DPA: Tolerance on the rise for Asia's gays, but laws lag

Monday, October 8, 2007

Bangkok, Oct 8 (DPA) Thailand's tolerance towards gays and transgender people is legendary in Asia.

Entire streets in Bangkok are dedicated to gay bars, the hospitals have become international centres for sex-change surgeries, and Thailand's TV and film scenes abound with "katoey" or transvestite comic characters, and gay love stories to the point of tedium.

Thailand's Pattaya beach resort is famed for its annual Miss Transvestite Pageant, and the island of Phuket has been hosting a gay pride parade since 1999 with the full support of local authorities.

Yet when Thai gay-rights activists earlier this year pushed for a mention in the country's
just-drafted constitution, the 18th to date, legislators baulked at a clause guaranteeing equal rights for the "third sex" along with other downtrodden folk - women, children, the poor and disabled.

"It was the first time in Thai history for the topic to be discussed legislatively, which was great, but finally it was a big abortion" said Viroj Tangwanit, a known Thai gay activist."It never came to life."

"Thai society is the most open in the world" Viroj added, "but officially, it is closed and narrow."

That contradiction - more tolerant societies versus still conservative laws - broadly characterizes the gay-transgender scene throughout the region, though there are signs of slow progress even on the legal level.

Increasingly open economies have exposed Asian societies to global trends, such the HIV/AIDS pandemic and access to the Internet, which have pressured governments into new, liberal terrain.

In communist China, where homosexuality was once described as a"Western illness" the government stopped punishing gays under "hooligan" laws in 1997 and removed homosexuality from its list of mental diseases in 2001.

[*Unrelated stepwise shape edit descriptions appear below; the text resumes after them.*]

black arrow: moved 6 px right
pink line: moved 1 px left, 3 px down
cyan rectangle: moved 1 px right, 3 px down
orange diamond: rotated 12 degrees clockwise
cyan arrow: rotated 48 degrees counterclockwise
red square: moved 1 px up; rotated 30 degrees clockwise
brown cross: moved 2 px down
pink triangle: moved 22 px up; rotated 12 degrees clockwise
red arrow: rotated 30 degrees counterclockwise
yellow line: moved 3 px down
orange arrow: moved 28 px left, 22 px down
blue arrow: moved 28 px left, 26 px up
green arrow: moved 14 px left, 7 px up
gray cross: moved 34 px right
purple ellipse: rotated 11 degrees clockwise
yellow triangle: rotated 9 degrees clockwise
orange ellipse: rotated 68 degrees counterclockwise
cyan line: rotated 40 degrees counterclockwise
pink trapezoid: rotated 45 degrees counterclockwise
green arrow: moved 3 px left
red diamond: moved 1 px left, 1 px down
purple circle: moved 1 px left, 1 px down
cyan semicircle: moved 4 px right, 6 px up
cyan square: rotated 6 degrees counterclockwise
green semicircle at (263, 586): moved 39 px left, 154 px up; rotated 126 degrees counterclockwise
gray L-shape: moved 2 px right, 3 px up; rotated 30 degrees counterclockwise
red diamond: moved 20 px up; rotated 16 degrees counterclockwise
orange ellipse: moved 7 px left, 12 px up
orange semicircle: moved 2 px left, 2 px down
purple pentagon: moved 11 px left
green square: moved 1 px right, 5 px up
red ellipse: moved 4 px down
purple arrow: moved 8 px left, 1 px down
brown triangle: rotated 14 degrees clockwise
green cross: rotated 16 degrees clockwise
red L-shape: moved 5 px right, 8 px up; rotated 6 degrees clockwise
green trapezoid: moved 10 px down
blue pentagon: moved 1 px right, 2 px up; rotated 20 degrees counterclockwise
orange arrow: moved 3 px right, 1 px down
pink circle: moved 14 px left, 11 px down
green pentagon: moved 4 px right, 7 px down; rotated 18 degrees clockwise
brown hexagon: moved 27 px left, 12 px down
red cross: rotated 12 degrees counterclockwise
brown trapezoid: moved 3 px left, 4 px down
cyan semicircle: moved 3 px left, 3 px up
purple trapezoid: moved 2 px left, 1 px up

While it still bans gay-rights activities, China recently allowed the establishment of NGO to help fight HIV/AIDS and has turned a blind eye to gay websites like Chinesegay.net.

There are limits, however. Chinese state censors have denied distribution of several recent Western films with gay themes, including Ang Lee's award-winning "Brokeback Mountain".

Taiwan has surpassed the mainland in its tolerance toward homosexuality. Since the 1980s, more than 100 gay-rights groups have sprung up across the island, and Taipei's former mayor Ma Ying-jeou and President Chen Shui-bian have both voiced support for greater rights for gays.

In 2002, Taipei began subsidizing an annual Gay Carnival, which attracted 10,000 people last year. Taiwan has also taken a step toward legalizing gay marriage by expanding the definition of the domestic-violence bill to cover gay couples.

If it passes, a Human Rights Basic Law drafted in 2003 would allow for legalized gay marriages, which would make Taiwan the first place in Asia to legalize gay unions. Only a few countries in the world have so far have done the same thing: the Netherlands, Belgium, Spain, Canada and South Africa.

In Japan, the government agreed to allow transgender people to change their birth sex on their national identity cards in 2004, a bureaucratic breakthrough that thousands of transgender people in Thailand are now fighting for, partly to exclude themselves from conscription into the army.

Singapore sends mixed signals on homosexuality. While consensual sex between men is still outlawed and punishable by a jail term, the government allows movies with gay themes "as long as the gay life is not depicted as desirable".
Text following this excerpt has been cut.